Low coordinate degree algorithms II: Categorical signals and generalized stochastic block models

TL;DR

This paper investigates the capabilities of low coordinate degree functions in detecting categorical structures in high-dimensional data, providing tight bounds and analyzing their performance across various stochastic block models and related problems.

Contribution

It extends previous work by analyzing low coordinate degree functions in generalized stochastic block models, establishing tight bounds and exploring statistical-to-computational gaps.

Findings

Tight lower bounds for graph and hypergraph SBMs matching Kesten-Stigum thresholds.

Lower bounds for group synchronization and sumset problems under noise.

Improved analysis of Gaussian multi-frequency group synchronization.

Abstract

We study when low coordinate degree functions (LCDF) -- linear combinations of functions depending on small subsets of entries of a vector -- can test for the presence of categorical structure, including community structure and generalizations thereof, in high-dimensional data.
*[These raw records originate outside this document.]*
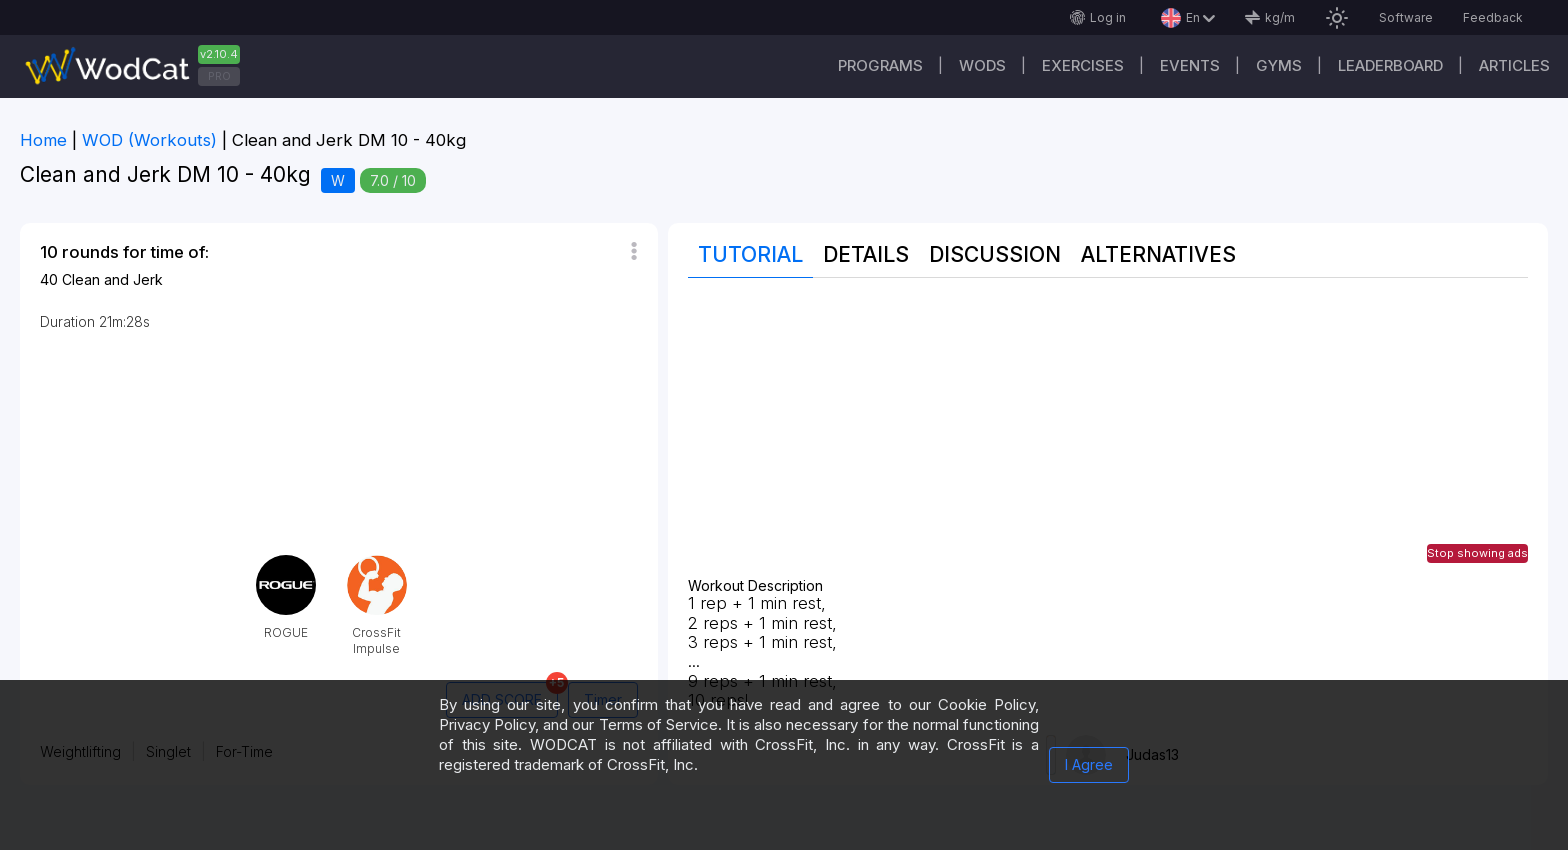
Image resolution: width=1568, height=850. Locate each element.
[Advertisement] (1108, 438)
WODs (982, 65)
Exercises (1083, 65)
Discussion (995, 254)
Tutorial (750, 254)
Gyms (1279, 65)
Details (866, 254)
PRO (219, 76)
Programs (880, 65)
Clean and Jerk (112, 279)
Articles (1514, 65)
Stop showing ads (1477, 553)
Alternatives (1158, 254)
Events (1190, 65)
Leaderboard (1390, 65)
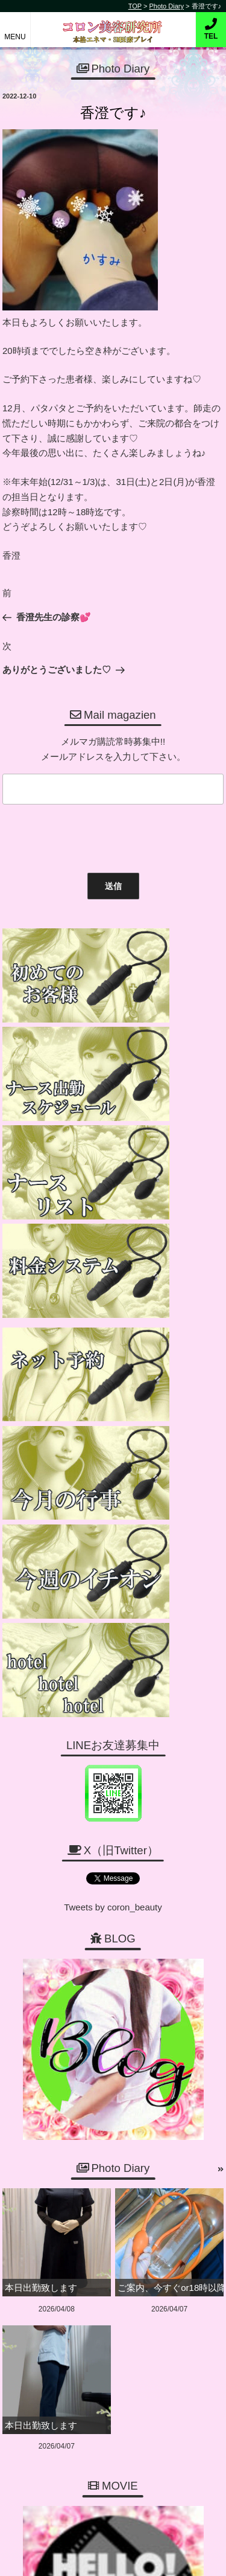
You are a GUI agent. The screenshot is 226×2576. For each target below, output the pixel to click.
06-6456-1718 (118, 2265)
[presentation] (89, 836)
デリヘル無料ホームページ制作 (134, 2556)
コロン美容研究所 (113, 23)
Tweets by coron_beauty (113, 1383)
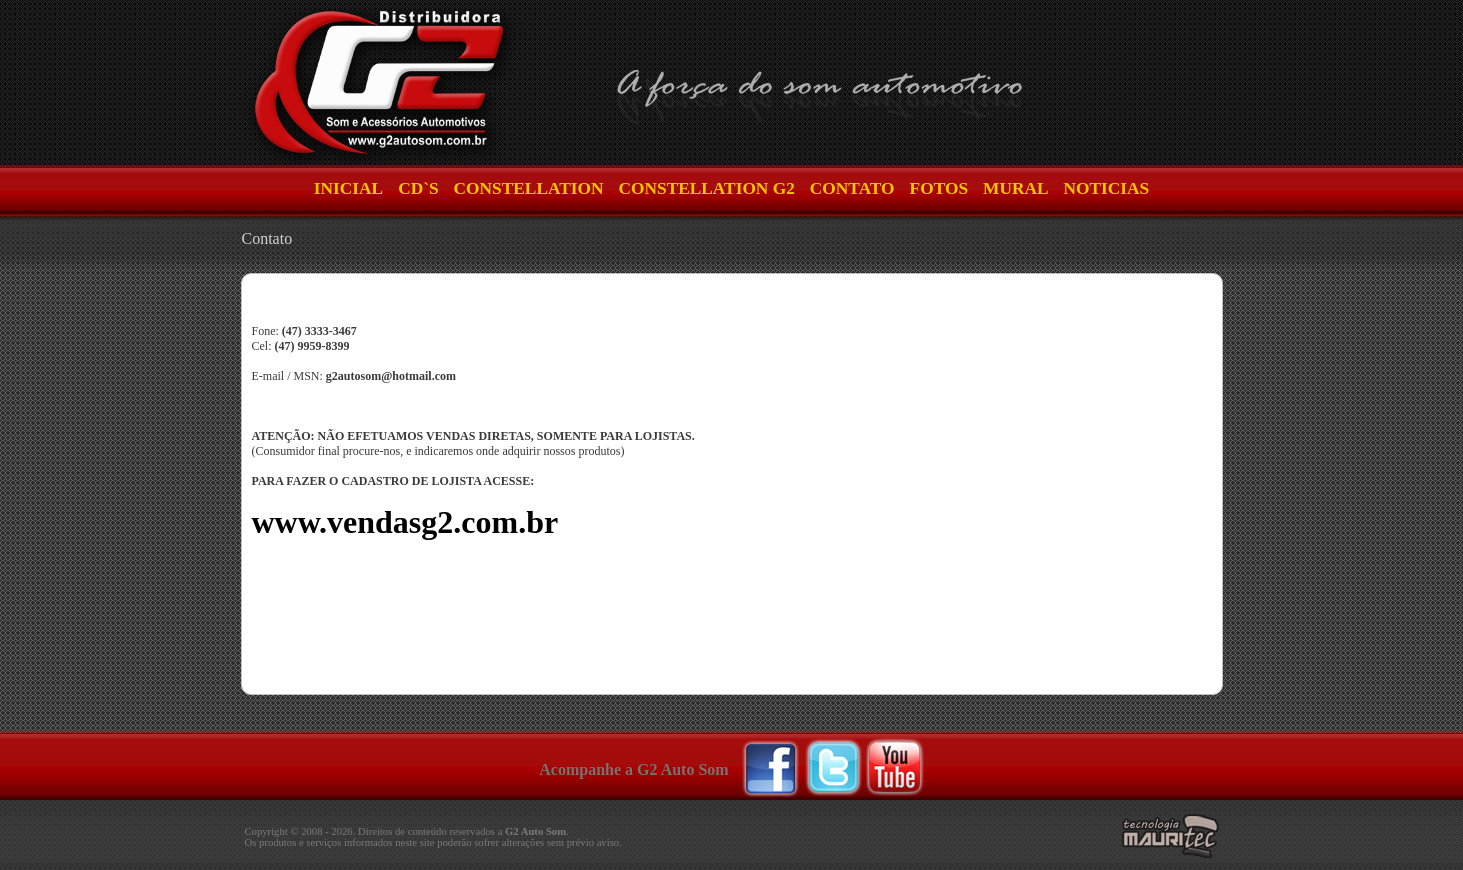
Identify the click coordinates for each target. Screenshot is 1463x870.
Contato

This complements the first paper of this series, which studied the power of LCDF in testing for continuous structure like real-valued signals perturbed by additive noise. We apply the tools developed there to a general form of stochastic block model (SBM), where a population is assigned random labels and every $p$-tuple of the population generates an observation according to an arbitrary probability measure associated to the $p$ labels of its members. We show that the performance of LCDF admits a unified analysis for this class of models. As applications, we prove tight lower bounds against LCDF (and therefore also against low degree polynomials) for nearly arbitrary graph and regular hypergraph SBMs, always matching suitable generalizations of the Kesten-Stigum threshold. We also prove tight lower bounds for group synchronization and abelian group sumset problems under the "truth-or-Haar" noise model, and use our technical results to give an improved analysis of Gaussian multi-frequency group synchronization. In most of these models, for some parameter settings our lower bounds give new evidence for conjectural statistical-to-computational gaps. Finally, interpreting some of our findings, we propose a precise analogy between categorical and continuous signals: a general SBM as above behaves, in terms of the tradeoff between subexponential runtime cost of testing algorithms and the signal strength needed for a testing algorithm to succeed, like a spiked $p_*$-tensor model of a certain order $p_*$ that may be computed from the parameters of the SBM.